Can we further achieve double living in the same city? That is, machine room B will also bear part of the traffic? For example, 10%?

Return to the sharding interface of the custom policy:

public Map> sharding(List jobInstances, String jobName, int shardingTotalCount)

When assigning, you can get a panoramic view of a task instance (list of all instances), the current task name, and the number of slices.

Based on this, some things can be done to divert the flow to the instance of machine room B, for example:

  1. Specify the host room of the task and make it the priority scheduling of machine room B (for example, select some read-only tasks, accounting for 10% of the tasks)
  2. For the partition allocation, the partition at the end (such as 1 / 10) shall be preferentially allocated to machine room B.

The above two schemes can realize the so-called dual activity by allowing both machine rooms a and B to have traffic (tasks are being scheduled).

The following is a double live schematic code and architecture for scheme 1 thrown out above.
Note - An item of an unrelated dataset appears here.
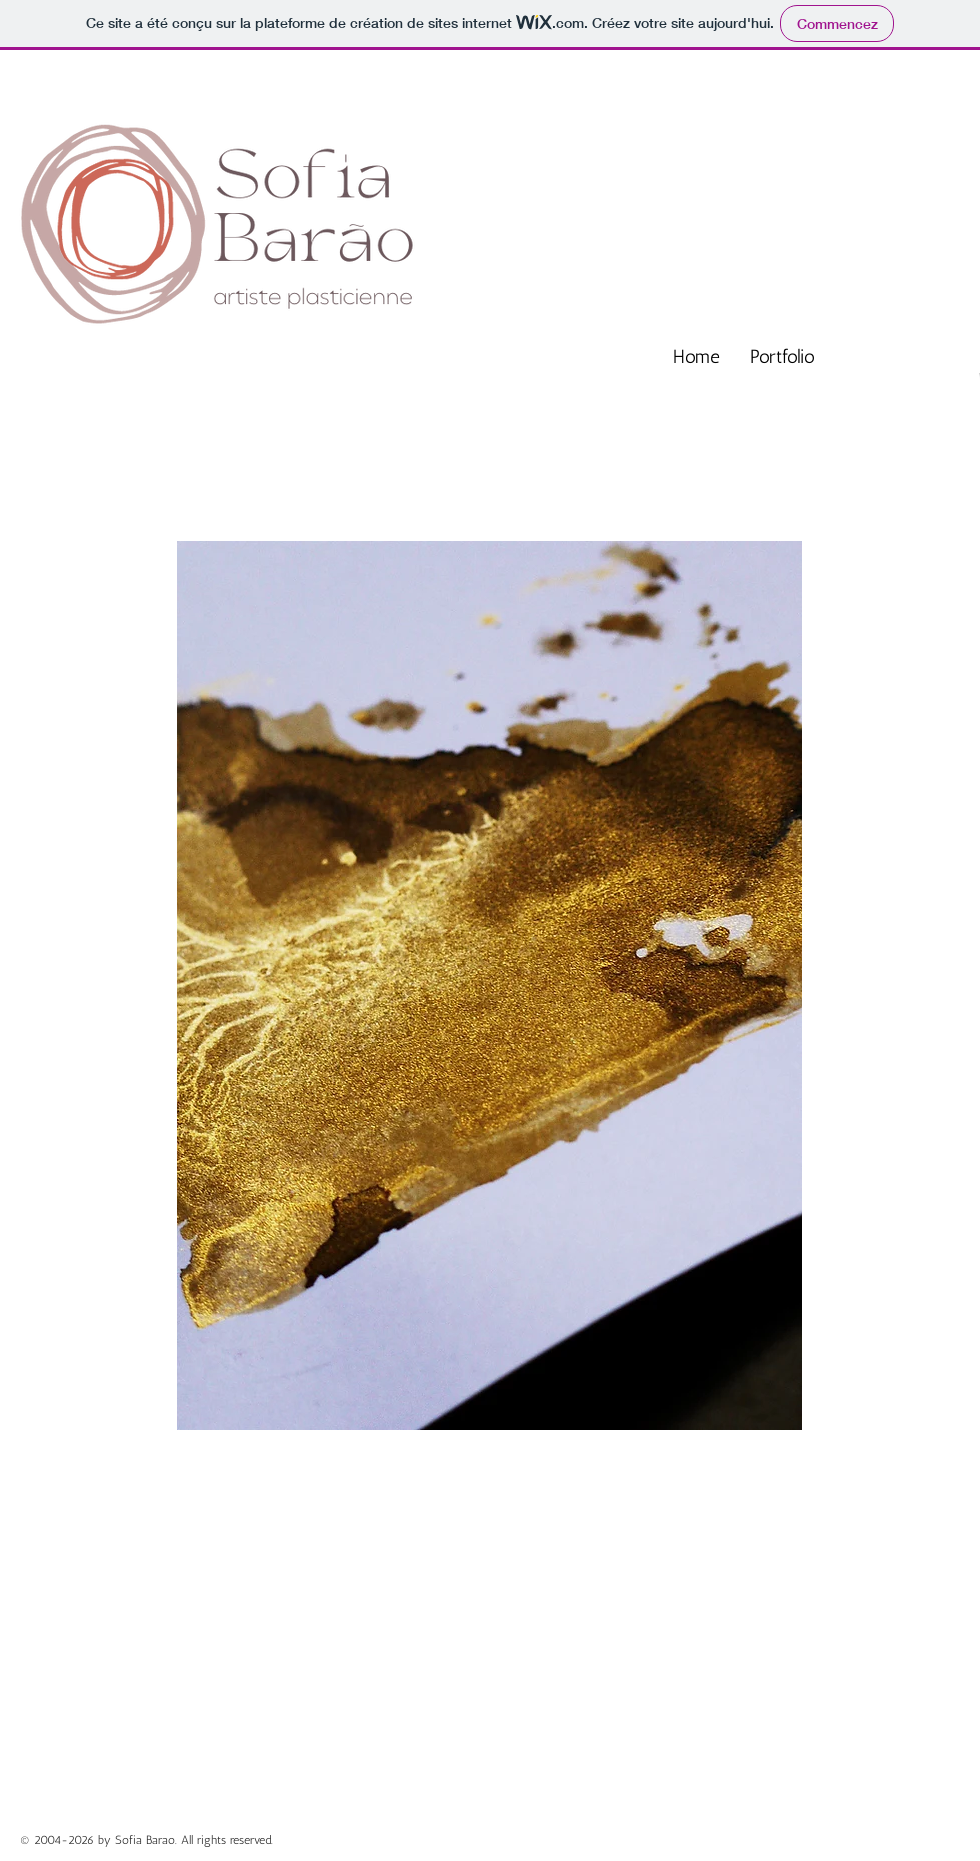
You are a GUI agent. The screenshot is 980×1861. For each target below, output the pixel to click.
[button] (489, 985)
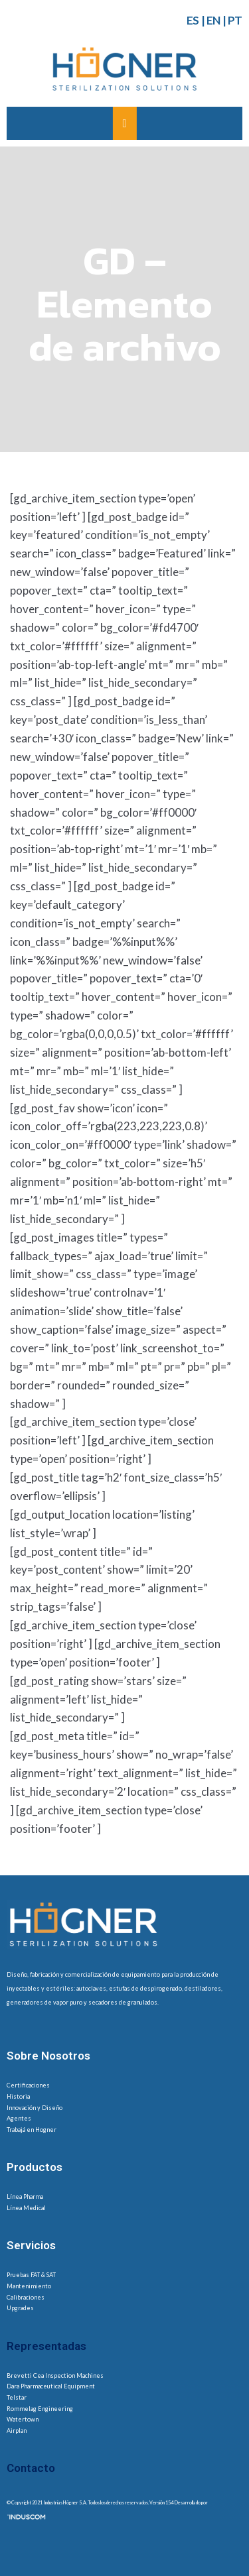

Suppose we have two tasks for a scheduled task, task_ A_ FIRST,TASK_ B_ First, where task_ B_ First is a read-only task, so we can let it configure the backup database of machine room B and let it run in machine room B first, while task_ A_ First is a more frequent task with write operation. We give priority to running in machine room a, so as to achieve traffic in both machine rooms.

Note: any machine room here is unavailable, and tasks can be scheduled in another machine room. What is enhanced here is to make targeted priority scheduling for different tasks to achieve double activity

public class ActiveStandbyESJobStrategy extends JobShardingStrategyActiveStandbyDecorator{

    protected boolean isStandby(JobInstance jobInstance, String jobName) {
         String activeIps = ",";// By default, only these two IP instances are preferentially executed, and the others are standby
        If ("task_b_first". Equals (jobname)) {// select this task and schedule it to machine room B first
           activeIps = ",";

        String ss[] = activeIps.split(",");
        return ! Arrays. asList(ss). contains(jobInstance.getIp());// What is not on the active list is the backup


Recent hot article recommendations:

1.1000 + java interview questions and answers (2021 latest version)

2.Stop playing if / else on the full screen and try the strategy mode. It’s really fragrant!!

3.what the fuck! What is the new syntax of XX ≠ null in Java?

4.Spring boot 2.5 heavy release, dark mode is too explosive!

5.Java development manual (Songshan version) is the latest release. Download it quickly!

Feel good, don’t forget to like + forward!